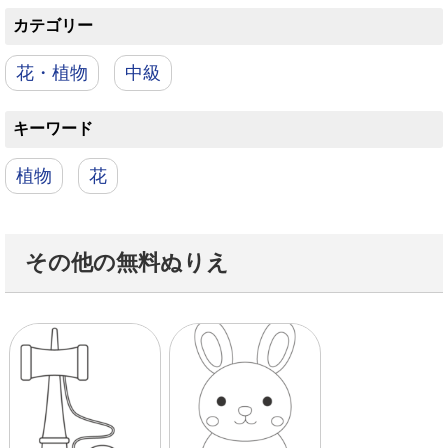
カテゴリー
花・植物
中級
キーワード
植物
花
その他の無料ぬりえ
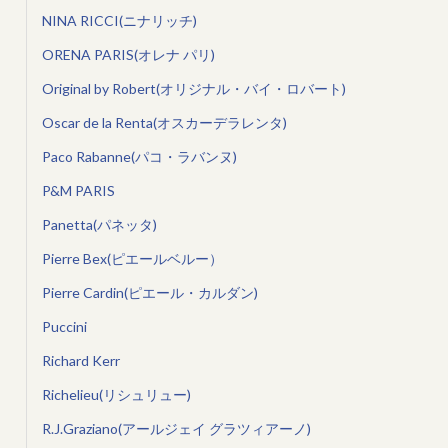
NINA RICCI(ニナリッチ)
ORENA PARIS(オレナ パリ)
Original by Robert(オリジナル・バイ・ロバート)
Oscar de la Renta(オスカーデラレンタ)
Paco Rabanne(パコ・ラバンヌ)
P&M PARIS
Panetta(パネッタ)
Pierre Bex(ピエールベルー）
Pierre Cardin(ピエール・カルダン)
Puccini
Richard Kerr
Richelieu(リシュリュー)
R.J.Graziano(アールジェイ グラツィアーノ)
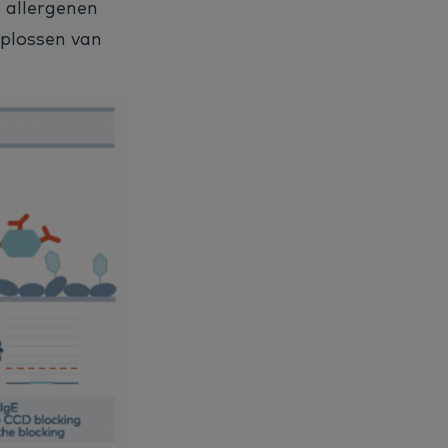
 allergenen
oplossen van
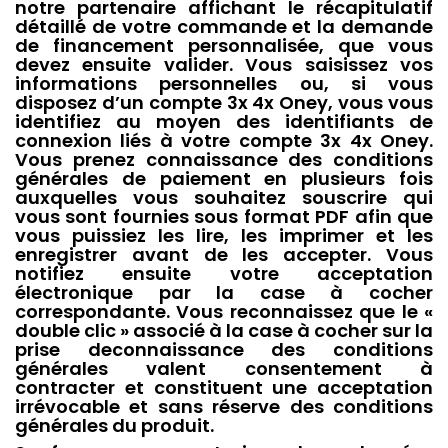
notre partenaire affichant le récapitulatif
détaillé de votre commande et la demande
de financement personnalisée, que vous
devez ensuite valider. Vous saisissez vos
informations personnelles ou, si vous
disposez d’un compte 3x 4x Oney, vous vous
identifiez au moyen des identifiants de
connexion liés à votre compte 3x 4x Oney.
Vous prenez connaissance des conditions
générales de paiement en plusieurs fois
auxquelles vous souhaitez souscrire qui
vous sont fournies sous format PDF afin que
vous puissiez les lire, les imprimer et les
enregistrer avant de les accepter. Vous
notifiez ensuite votre acceptation
électronique par la case à cocher
correspondante. Vous reconnaissez que le «
double clic » associé à la case à cocher sur la
prise deconnaissance des conditions
générales valent consentement à
contracter et constituent une acceptation
irrévocable et sans réserve des conditions
générales du produit.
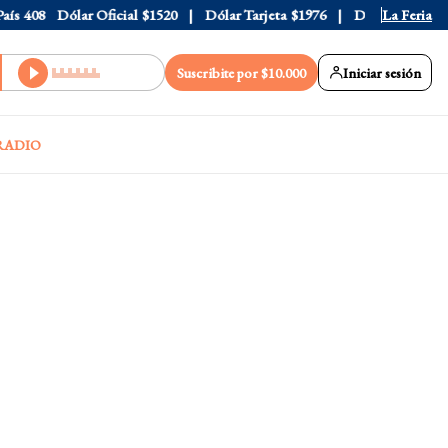
408
Dólar Oficial
$1520
Dólar Tarjeta
$1976
Dólar Blue
La Feria
$1530
Suscribite por $10.000
Iniciar sesión
RADIO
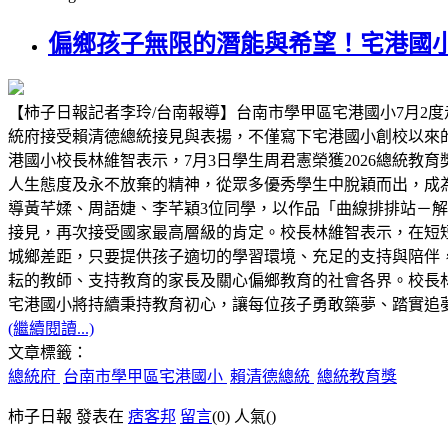
偏鄉孩子無限的潛能與希望！宅港國
【柿子日報記者李玲/台南報導】台南市學甲區宅港國小7月2度
統府接受賴清德總統接見與表揚，不僅寫下宅港國小創校以來
港國小校長林維智表示，7月3日學生周君憲榮獲2026總統
人生態度及永不放棄的精神，從眾多優秀學生中脫穎而出，成為
導黃芊媃、周語婕、李芊穎3位同學，以作品「曲線排排站－解構 C
接見，再次接受國家最高層級的肯定。校長林維智表示，在短
城鄉差距，只要提供孩子適切的學習環境、充足的支持與陪伴
耘的教師、支持教育的家長及關心偏鄉教育的社會各界。校長林
宅港國小將持續秉持教育初心，讓每位孩子勇敢築夢、踏實追
(繼續閱讀...)
文章標籤：
總統府
台南市學甲區宅港國小
賴清德總統
總統教育獎
柿子日報 發表在
痞客邦
留言
(0)
人氣(
)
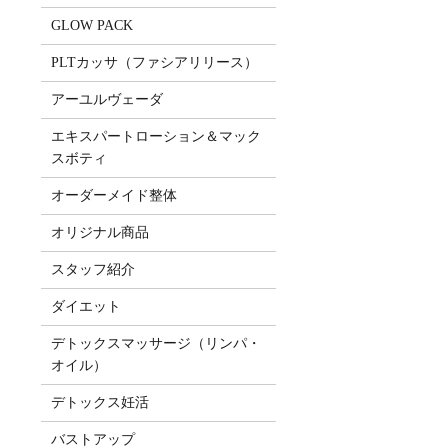
GLOW PACK
PLTカッサ（ファシアリリース）
アーユルヴェーダ
エキスパートローション＆マック
スボティ
オーダーメイド整体
オリジナル商品
スタッフ紹介
ダイエット
デトックスマッサージ（リンパ・
オイル）
デトックス妊活
バストアップ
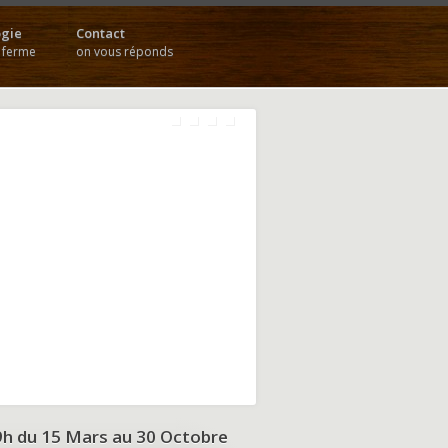
gie
Contact
a ferme
on vous réponds
9h du
15 Mars au 30 Octobre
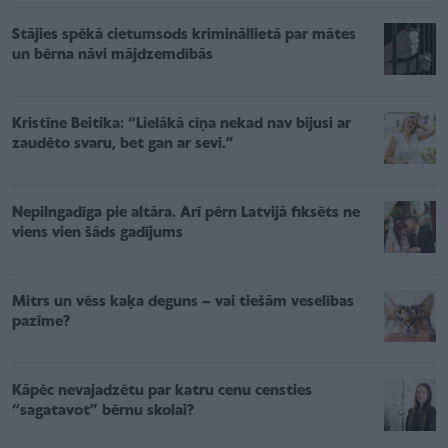
Stājies spēkā cietumsods krimināllietā par mātes
un bērna nāvi mājdzemdībās
Kristīne Beitika: “Lielākā cīņa nekad nav bijusi ar
zaudēto svaru, bet gan ar sevi.”
Nepilngadīga pie altāra. Arī pērn Latvijā fiksēts ne
viens vien šāds gadījums
Mitrs un vēss kaķa deguns – vai tiešām veselības
pazīme?
Kāpēc nevajadzētu par katru cenu censties
“sagatavot” bērnu skolai?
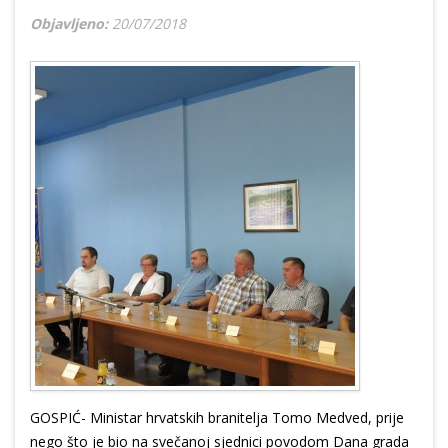
Objavljeno:
20/07/2018
GOSPIĆ- Ministar hrvatskih branitelja Tomo Medved, prije
nego što je bio na svečanoj sjednici povodom Dana grada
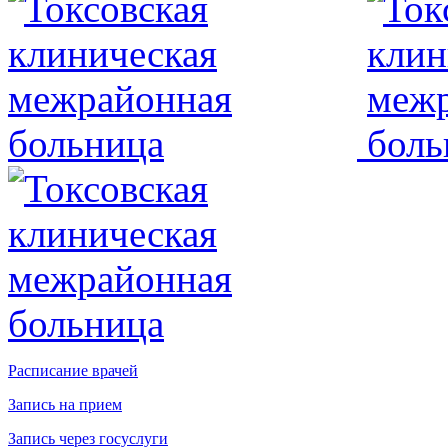
Расписание врачей
Запись на прием
Запись через госуслуги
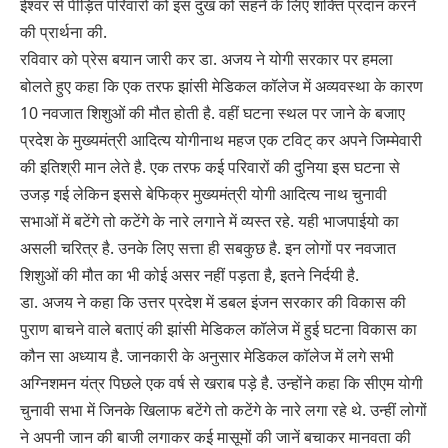
ईश्वर से पीड़ित परिवारों को इस दुख को सहने के लिए शक्ति प्रदान करने
की प्रार्थना की.
रविवार को प्रेस बयान जारी कर डा. अजय ने योगी सरकार पर हमला
बोलते हुए कहा कि एक तरफ झांसी मेडिकल कॉलेज में अव्यवस्था के कारण
10 नवजात शिशुओं की मौत होती है. वहीं घटना स्थल पर जाने के बजाए
प्रदेश के मुख्यमंत्री आदित्य योगीनाथ महज एक टविट् कर अपने जिम्मेवारी
की इतिश्री मान लेते है. एक तरफ कई परिवारों की दुनिया इस घटना से
उजड़ गई लेकिन इससे बेफिक्र मुख्यमंत्री योगी आदित्य नाथ चुनावी
सभाओं में बटेंगे तो कटेंगे के नारे लगाने में व्यस्त रहे. यही भाजपाईयो का
असली चरित्र है. उनके लिए सत्ता ही सबकुछ है. इन लोगों पर नवजात
शिशुओं की मौत का भी कोई असर नहीं पड़ता है, इतने निर्दयी है.
डा. अजय ने कहा कि उत्तर प्रदेश में डबल इंजन सरकार की विकास की
पुराण बाचने वाले बताएं की झांसी मेडिकल कॉलेज में हुई घटना विकास का
कौन सा अध्याय है. जानकारी के अनुसार मेडिकल कॉलेज में लगे सभी
अग्निशमन यंत्र पिछले एक वर्ष से खराब पड़े है. उन्होंने कहा कि सीएम योगी
चुनावी सभा में जिनके खिलाफ बटेंगे तो कटेंगे के नारे लगा रहे थे. उन्हीं लोगों
ने अपनी जान की बाजी लगाकर कई मासूमों की जानें बचाकर मानवता की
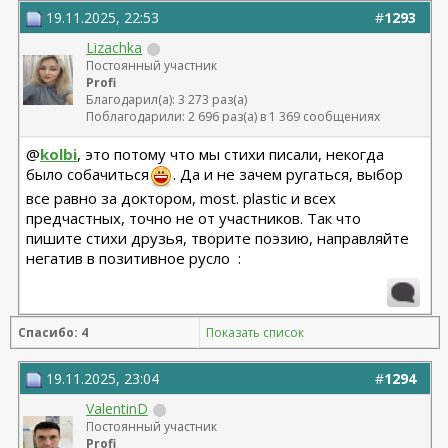
19.11.2025, 22:53
#
1293
Lizachka
Постоянный участник
Profi
Благодарил(а): 3 273 раз(а)
Поблагодарили: 2 696 раз(а) в 1 369 сообщениях
@
kolbi
, это потому что мы стихи писали, некогда
было собачиться
. Да и не зачем ругаться, выбор
все равно за доктором, most. plastic и всех
предчастных, точно не от участников. Так что
пишите стихи друзья, творите поэзию, направляйте
негатив в позитивное русло
:
Спасибо: 4
Показать список
19.11.2025, 23:04
#
1294
ValentinD
Постоянный участник
Profi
#####
§ **WORK INSTRUCTION**: Write out, exactly, the lines of the material from the very first through the line containing "identifiez au moyen des identifiants de", and leave out every picture.

§ **OUTPUT OF THE EXERCISE**:
カテゴリー
花・植物
中級
キーワード
植物
花
その他の無料ぬりえ
NINA RICCI(ニナリッチ)
ORENA PARIS(オレナ パリ)
Original by Robert(オリジナル・バイ・ロバート)
Oscar de la Renta(オスカーデラレンタ)
Paco Rabanne(パコ・ラバンヌ)
P&M PARIS
Panetta(パネッタ)
Pierre Bex(ピエールベルー）
Pierre Cardin(ピエール・カルダン)
Puccini
Richard Kerr
Richelieu(リシュリュー)
R.J.Graziano(アールジェイ グラツィアーノ)
 allergenen
oplossen van
notre partenaire affichant le récapitulatif
détaillé de votre commande et la demande
de financement personnalisée, que vous
devez ensuite valider. Vous saisissez vos
informations personnelles ou, si vous
disposez d’un compte 3x 4x Oney, vous vous
identifiez au moyen des identifiants de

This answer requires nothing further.